The answer is to consist only of an exact retyping of the lines from the one containing "History (73, 167)" to the end of the entries, without pictures.

(Stored records)
= Beginning of Section =
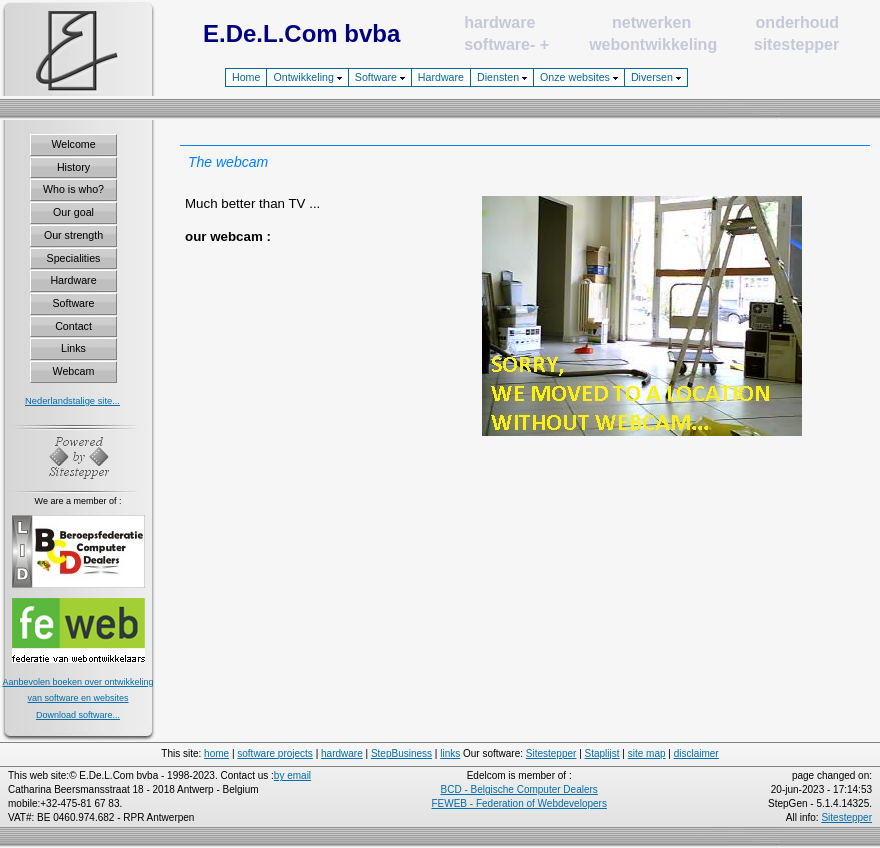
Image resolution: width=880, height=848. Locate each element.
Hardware (441, 77)
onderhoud (798, 22)
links (450, 753)
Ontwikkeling (307, 77)
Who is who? (73, 189)
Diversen (656, 77)
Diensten (502, 77)
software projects (275, 753)
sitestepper (796, 44)
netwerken (651, 22)
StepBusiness (401, 753)
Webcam (74, 371)
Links (73, 348)
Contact (73, 326)
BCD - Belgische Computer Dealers (519, 789)
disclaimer (696, 753)
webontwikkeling (653, 44)
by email (292, 775)
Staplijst (602, 753)
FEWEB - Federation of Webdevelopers (518, 803)
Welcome (73, 144)
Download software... (78, 715)
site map (647, 753)
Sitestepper (551, 753)
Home (246, 77)
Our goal (73, 212)
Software (380, 77)
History (73, 167)
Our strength (73, 235)
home (216, 753)
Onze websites (579, 77)
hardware (499, 22)
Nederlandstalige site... (72, 401)
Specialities (74, 258)
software (497, 44)
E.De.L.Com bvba (301, 33)
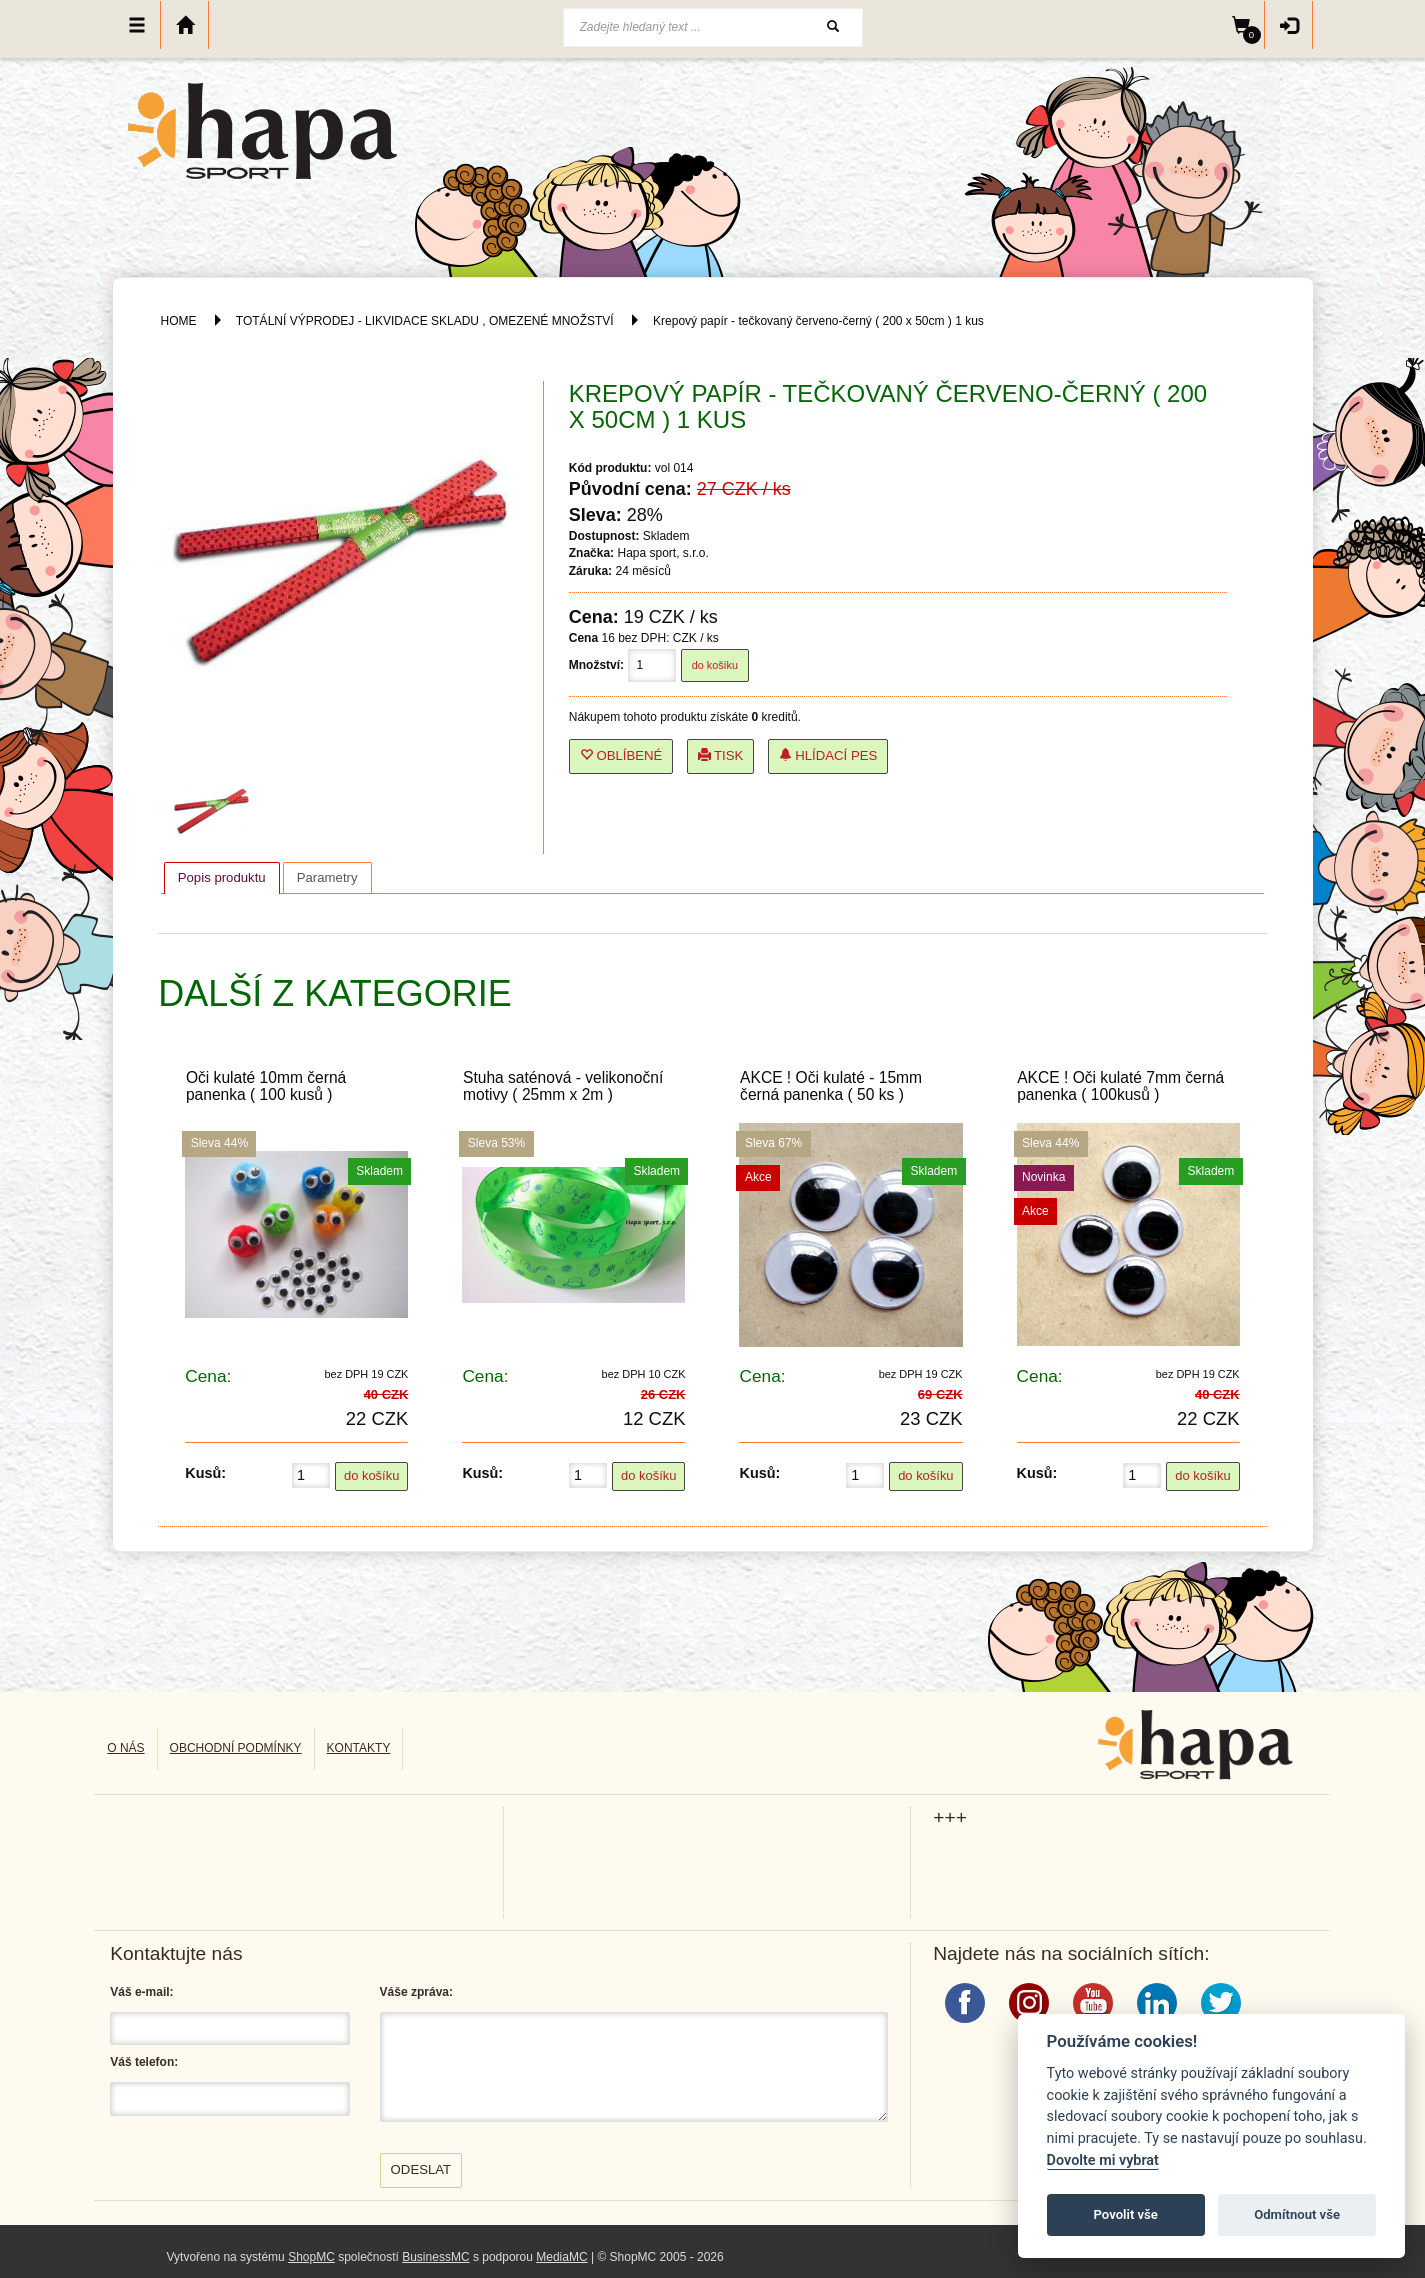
= End of Section =
**Exercise response:**
History (73, 167)
Our strength (73, 235)
home (216, 753)
Onze websites (579, 77)
hardware (499, 22)
Nederlandstalige site... (72, 401)
Specialities (74, 258)
software (497, 44)
E.De.L.Com bvba (301, 33)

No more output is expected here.